YOUR TASK:
Look through the data below and say how many of its lines contain "项目负责人", adding nothing else.

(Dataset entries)
________________________________________

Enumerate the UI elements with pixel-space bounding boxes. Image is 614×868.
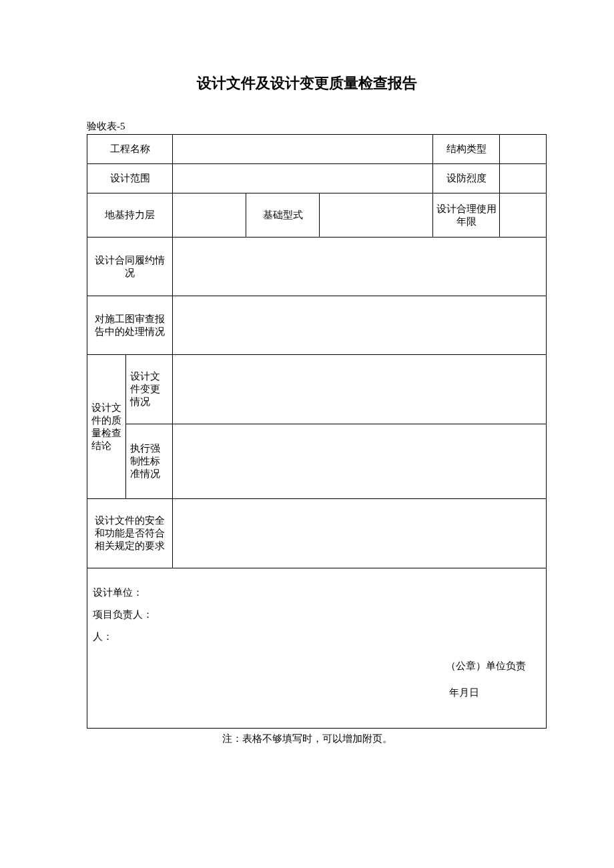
- table-row: 设计文件的安全和功能是否符合相关规定的要求: [87, 499, 547, 568]
- footnote: 注：表格不够填写时，可以增加附页。: [87, 733, 527, 745]
- table-row: 执行强制性标准情况: [87, 424, 547, 499]
- label-structure-type: 结构类型: [433, 135, 500, 164]
- label-seal: （公章）单位负责: [446, 655, 526, 677]
- label-contract-performance: 设计合同履约情况: [87, 238, 173, 296]
- table-row: 设计范围 设防烈度: [87, 164, 547, 193]
- value-seismic-intensity[interactable]: [500, 164, 547, 193]
- page-title: 设计文件及设计变更质量检查报告: [87, 73, 527, 93]
- label-design-scope: 设计范围: [87, 164, 173, 193]
- label-drawing-review: 对施工图审查报告中的处理情况: [87, 296, 173, 355]
- value-change-situation[interactable]: [173, 355, 547, 424]
- value-foundation-type[interactable]: [320, 193, 433, 238]
- label-change-situation: 设计文件变更情况: [126, 355, 173, 424]
- value-project-name[interactable]: [173, 135, 433, 164]
- form-number: 验收表-5: [87, 120, 527, 133]
- value-contract-performance[interactable]: [173, 238, 547, 296]
- value-service-life[interactable]: [500, 193, 547, 238]
- table-row: 工程名称 结构类型: [87, 135, 547, 164]
- table-row: 对施工图审查报告中的处理情况: [87, 296, 547, 355]
- table-row: 设计合同履约情况: [87, 238, 547, 296]
- label-safety-function: 设计文件的安全和功能是否符合相关规定的要求: [87, 499, 173, 568]
- value-mandatory-standard[interactable]: [173, 424, 547, 499]
- value-safety-function[interactable]: [173, 499, 547, 568]
- label-bearing-layer: 地基持力层: [87, 193, 173, 238]
- label-service-life: 设计合理使用年限: [433, 193, 500, 238]
- table-row: 设计单位： 项目负责人： 人： （公章）单位负责 年月日: [87, 568, 547, 729]
- label-project-manager: 项目负责人：: [93, 604, 541, 626]
- label-quality-conclusion: 设计文件的质量检查结论: [87, 355, 126, 499]
- signature-block[interactable]: 设计单位： 项目负责人： 人： （公章）单位负责 年月日: [87, 568, 547, 729]
- value-structure-type[interactable]: [500, 135, 547, 164]
- table-row: 设计文件的质量检查结论 设计文件变更情况: [87, 355, 547, 424]
- label-project-name: 工程名称: [87, 135, 173, 164]
- table-row: 地基持力层 基础型式 设计合理使用年限: [87, 193, 547, 238]
- label-mandatory-standard: 执行强制性标准情况: [126, 424, 173, 499]
- value-drawing-review[interactable]: [173, 296, 547, 355]
- label-design-unit: 设计单位：: [93, 582, 541, 604]
- value-bearing-layer[interactable]: [173, 193, 246, 238]
- label-foundation-type: 基础型式: [246, 193, 320, 238]
- inspection-table: 工程名称 结构类型 设计范围 设防烈度 地基持力层 基础型式 设计合理使用年限 …: [87, 134, 547, 729]
- label-person: 人：: [93, 626, 541, 648]
- label-seismic-intensity: 设防烈度: [433, 164, 500, 193]
- label-date: 年月日: [449, 682, 479, 704]
- value-design-scope[interactable]: [173, 164, 433, 193]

________________________________________

EXERCISE ANSWER:
3